• INSTRUCTIONS FOR THE TASK:
Every line of the listing must be repeated in the answer without alteration.

• LISTED ENTRIES:
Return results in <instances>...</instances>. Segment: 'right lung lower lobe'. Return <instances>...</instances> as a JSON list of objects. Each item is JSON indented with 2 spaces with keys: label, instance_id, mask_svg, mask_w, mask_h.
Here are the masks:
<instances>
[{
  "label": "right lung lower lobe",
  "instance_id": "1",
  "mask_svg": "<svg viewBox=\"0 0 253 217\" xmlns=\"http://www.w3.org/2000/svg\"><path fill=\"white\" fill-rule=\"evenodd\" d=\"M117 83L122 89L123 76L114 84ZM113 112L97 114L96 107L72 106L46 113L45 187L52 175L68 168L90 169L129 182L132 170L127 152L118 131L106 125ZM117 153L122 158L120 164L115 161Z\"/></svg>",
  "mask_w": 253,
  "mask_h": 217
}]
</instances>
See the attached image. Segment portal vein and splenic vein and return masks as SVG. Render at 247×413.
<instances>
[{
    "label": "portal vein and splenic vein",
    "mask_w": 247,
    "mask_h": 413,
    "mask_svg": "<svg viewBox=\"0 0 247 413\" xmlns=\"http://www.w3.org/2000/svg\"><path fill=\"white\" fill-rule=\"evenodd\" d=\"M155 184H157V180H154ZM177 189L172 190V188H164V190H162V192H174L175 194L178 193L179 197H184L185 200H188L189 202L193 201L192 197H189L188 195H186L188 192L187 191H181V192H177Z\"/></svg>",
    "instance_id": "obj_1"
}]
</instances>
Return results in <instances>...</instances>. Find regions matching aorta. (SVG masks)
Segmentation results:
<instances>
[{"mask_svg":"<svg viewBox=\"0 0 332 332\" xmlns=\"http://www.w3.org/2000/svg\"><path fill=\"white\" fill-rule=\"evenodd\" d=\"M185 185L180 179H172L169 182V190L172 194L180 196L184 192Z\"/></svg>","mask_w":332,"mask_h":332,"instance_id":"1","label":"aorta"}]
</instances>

• COMPLETED TASK:
Return results in <instances>...</instances>. Segment: 'right lung lower lobe'. Return <instances>...</instances> as a JSON list of objects. Each item is JSON indented with 2 spaces with keys: label, instance_id, mask_svg, mask_w, mask_h.
Here are the masks:
<instances>
[{
  "label": "right lung lower lobe",
  "instance_id": "1",
  "mask_svg": "<svg viewBox=\"0 0 253 217\" xmlns=\"http://www.w3.org/2000/svg\"><path fill=\"white\" fill-rule=\"evenodd\" d=\"M117 83L122 89L123 76L114 84ZM113 112L97 114L96 107L72 106L46 113L45 187L52 175L68 168L90 169L129 182L132 170L127 152L118 131L106 125ZM117 153L122 158L120 164L115 161Z\"/></svg>",
  "mask_w": 253,
  "mask_h": 217
}]
</instances>
See the attached image. Segment portal vein and splenic vein and return masks as SVG. Render at 247×413.
<instances>
[{
    "label": "portal vein and splenic vein",
    "mask_w": 247,
    "mask_h": 413,
    "mask_svg": "<svg viewBox=\"0 0 247 413\" xmlns=\"http://www.w3.org/2000/svg\"><path fill=\"white\" fill-rule=\"evenodd\" d=\"M155 184H157V180H154ZM177 189L172 190V188H164V190H162V192H174L175 194L178 193L179 197H184L185 200H188L189 202L193 201L192 197H189L188 195H186L188 192L187 191H181V192H177Z\"/></svg>",
    "instance_id": "obj_1"
}]
</instances>
Return results in <instances>...</instances>. Find regions matching aorta. (SVG masks)
Segmentation results:
<instances>
[{"mask_svg":"<svg viewBox=\"0 0 332 332\" xmlns=\"http://www.w3.org/2000/svg\"><path fill=\"white\" fill-rule=\"evenodd\" d=\"M185 185L180 179H172L169 182V190L172 194L180 196L184 192Z\"/></svg>","mask_w":332,"mask_h":332,"instance_id":"1","label":"aorta"}]
</instances>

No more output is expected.